EXERCISE DESCRIPTION
In the material below, find each line with the word "Kartenlesegeräten" and copy it.
==========
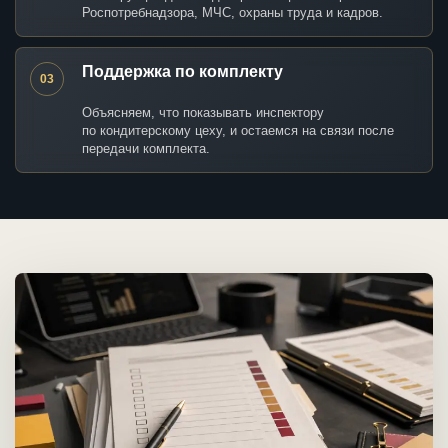
Роспотребнадзора, МЧС, охраны труда и кадров.
Поддержка по комплекту
03
Объясняем, что показывать инспектору
по кондитерскому цеху, и остаемся на связи после
передачи комплекта.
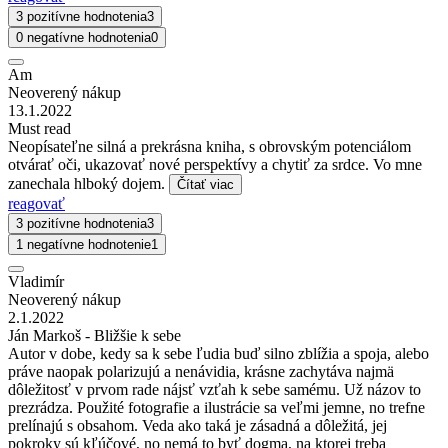
3 pozitívne hodnotenia
3
0 negatívne hodnotenia
0
Am
Neoverený nákup
13.1.2022
Must read
Neopísateľne silná a prekrásna kniha, s obrovským potenciálom
otvárať oči, ukazovať nové perspektívy a chytiť za srdce. Vo mne
zanechala hlboký dojem.
Čítať viac
reagovať
3 pozitívne hodnotenia
3
1 negatívne hodnotenie
1
Vladimír
Neoverený nákup
2.1.2022
Ján Markoš - Bližšie k sebe
Autor v dobe, kedy sa k sebe ľudia buď silno zblížia a spoja, alebo
práve naopak polarizujú a nenávidia, krásne zachytáva najmä
dôležitosť v prvom rade nájsť vzťah k sebe samému. Už názov to
prezrádza. Použité fotografie a ilustrácie sa veľmi jemne, no trefne
prelínajú s obsahom. Veda ako taká je zásadná a dôležitá, jej
pokroky sú kľúčové, no nemá to byť dogma, na ktorej treba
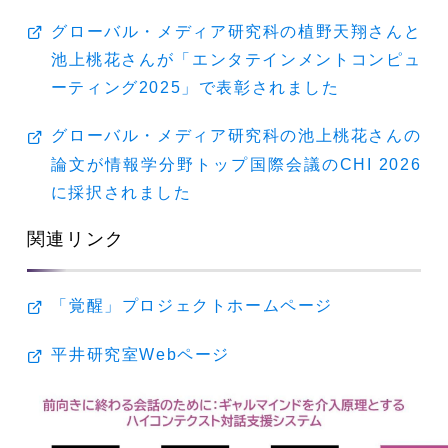
グローバル・メディア研究科の植野天翔さんと
池上桃花さんが「エンタテインメントコンピュ
ーティング2025」で表彰されました
グローバル・メディア研究科の池上桃花さんの
論文が情報学分野トップ国際会議のCHI 2026
に採択されました
関連リンク
「覚醒」プロジェクトホームページ
平井研究室Webページ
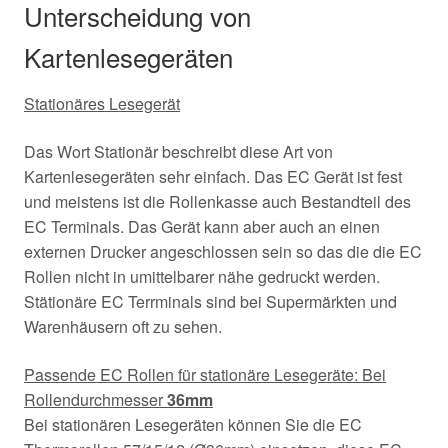
Unterscheidung von
Kartenlesegeräten
Stationäres Lesegerät
Das Wort Stationär beschreibt diese Art von
Kartenlesegeräten sehr einfach. Das EC Gerät ist fest
und meistens ist die Rollenkasse auch Bestandteil des
EC Terminals. Das Gerät kann aber auch an einen
externen Drucker angeschlossen sein so das die die EC
Rollen nicht in umittelbarer nähe gedruckt werden.
Stätionäre EC Terrminals sind bei Supermärkten und
Warenhäusern oft zu sehen.
Passende EC Rollen für stationäre Lesegeräte: Bei
Rollendurchmesser
36mm
Bei stationären Lesegeräten können Sie die EC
==========
EXERCISE ANSWER
Kartenlesegeräten
Kartenlesegeräten sehr einfach. Das EC Gerät ist fest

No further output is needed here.